Par un jugement nos 2500896, 2503043 du 23 décembre 2025, le tribunal administratif de Châlons-en-Champagne a rejeté ses demandes.
Procédure devant la cour :
Par une requête enregistrée le 21 janvier 2026, M. B…, représenté par Me Mainnevret, demande à la cour :
1°) d’annuler ce jugement du 23 décembre 2025 ;
2°) d’annuler la décision du 14 août 2025 portant interdiction de retour sur le territoire français ;
3°) de mettre à la charge de l’Etat la somme de 1 200 euros à verser à son conseil en application de l’article 37 de la loi du 10 juillet 1991 ou, dans l’hypothèse où il ne serait pas admis au bénéfice de l’aide juridictionnelle, à lui-même en application de l’article L. 761-1 du code de justice administrative.
Il soutient que la décision portant interdiction de retour sur le territoire français méconnaît l’article 8 de la convention européenne de sauvegarde des droits de l’homme et des libertés fondamentales et est entachée d’erreur manifeste d’appréciation.
M. B… a été admis au bénéfice de l’aide juridictionnelle totale par une décision du 30 avril 2026.
Vu les autres pièces du dossier.
Vu :
- la convention européenne de sauvegarde des droits de l’homme et des libertés fondamentales ;
- le code de l’entrée et du séjour des étrangers et du droit d’asile ;
- la loi n° 91-647 du 10 juillet 1991 ;
- le code de justice administrative.
La présidente de la cour administrative d’appel de Nancy a désigné Mme Kohler, présidente-assesseure, pour signer les ordonnances visées à l’article R. 222-1 du code de justice administrative.
Considérant ce qui suit :
M. B…, ressortissant camerounais, est entré sur le territoire français, selon ses déclarations, le 17 décembre 2015. Le 23 octobre 2023, il a sollicité son admission exceptionnelle au séjour. Le silence gardé sur cette demande a fait naître une décision implicite de rejet. Par un arrêté du 14 août 2025, le préfet de la Marne a refusé de lui délivrer un titre de séjour, l’a obligé à quitter le territoire français dans un délai de trente jours et a fixé le pays à destination duquel il pourra être reconduit à l’expiration de ce délai. M. B… fait appel du jugement du 23 décembre 2025 en tant que, par ce jugement, le tribunal administratif de Châlons-en-Champagne a rejeté sa demande tendant à l’annulation de la décision du 14 août 2025 portant interdiction de retour sur le territoire français.
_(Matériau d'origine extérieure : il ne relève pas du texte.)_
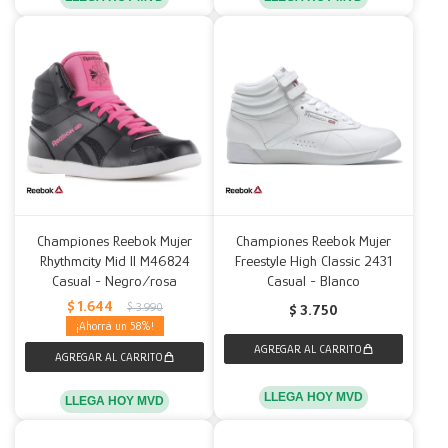
Championes Reebok Mujer
Championes Reebok Mujer
Rhythmcity Mid II M46824
Freestyle High Classic 2431
Casual - Negro/rosa
Casual - Blanco
$
1.644
$
3.990
$
3.750
58
LLEGA HOY MVD
LLEGA HOY MVD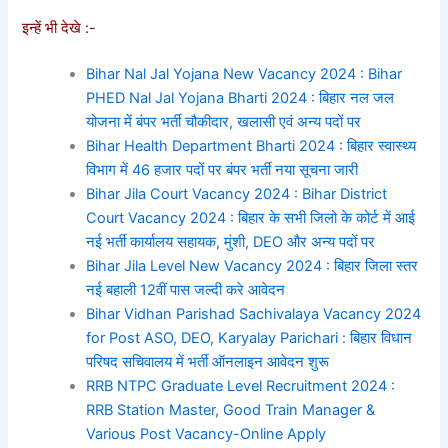
इन्हें भी देखे :-
Bihar Nal Jal Yojana New Vacancy 2024 : Bihar
PHED Nal Jal Yojana Bharti 2024 : बिहार नल जल
योजना में बंपर भर्ती चौकीदार, खलासी एवं अन्य पदों पर
Bihar Health Department Bharti 2024 : बिहार स्वास्थ्य
विभाग में 46 हजार पदों पर बंपर भर्ती नया सूचना जारी
Bihar Jila Court Vacancy 2024 : Bihar District
Court Vacancy 2024 : बिहार के सभी जिलो के कोर्ट में आई
नई भर्ती कार्यालय सहायक, मुंशी, DEO और अन्य पदों पर
Bihar Jila Level New Vacancy 2024 : बिहार जिला स्तर
नई बहाली 12वीं पास जल्दी करे आवेदन
Bihar Vidhan Parishad Sachivalaya Vacancy 2024
for Post ASO, DEO, Karyalay Parichari : बिहार विधान
परिषद सचिवालय में भर्ती ऑनलाइन आवेदन शुरू
RRB NTPC Graduate Level Recruitment 2024 :
RRB Station Master, Good Train Manager &
Various Post Vacancy-Online Apply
Aux termes du dernier alinéa de l’article R. 222-1 du code de justice administrative : « (…) les autres magistrats ayant le grade de président désignés à cet effet par le président de la cour peuvent, en outre, par ordonnance, rejeter (…) après l’expiration du délai de recours ou, lorsqu’un mémoire complémentaire a été annoncé, après la production de ce mémoire les requêtes d’appel manifestement dépourvues de fondement (…) ».
Aux termes de l’article 8 de la convention européenne de sauvegarde des droits de l’homme et des libertés fondamentales : « 1. Toute personne a droit au respect de sa vie privée et familiale, de son domicile et de sa correspondance. / 2. Il ne peut y avoir ingérence d’une autorité publique dans l’exercice de ce droit que pour autant que cette ingérence est prévue par la loi et qu’elle constitue une mesure qui, dans une société démocratique, est nécessaire à la sécurité nationale, à la sûreté publique, au bien-être économique du pays, à la défense de l’ordre et à la prévention des infractions pénales, à la protection de la santé ou de la morale, ou à la protection des droits et libertés d’autrui ».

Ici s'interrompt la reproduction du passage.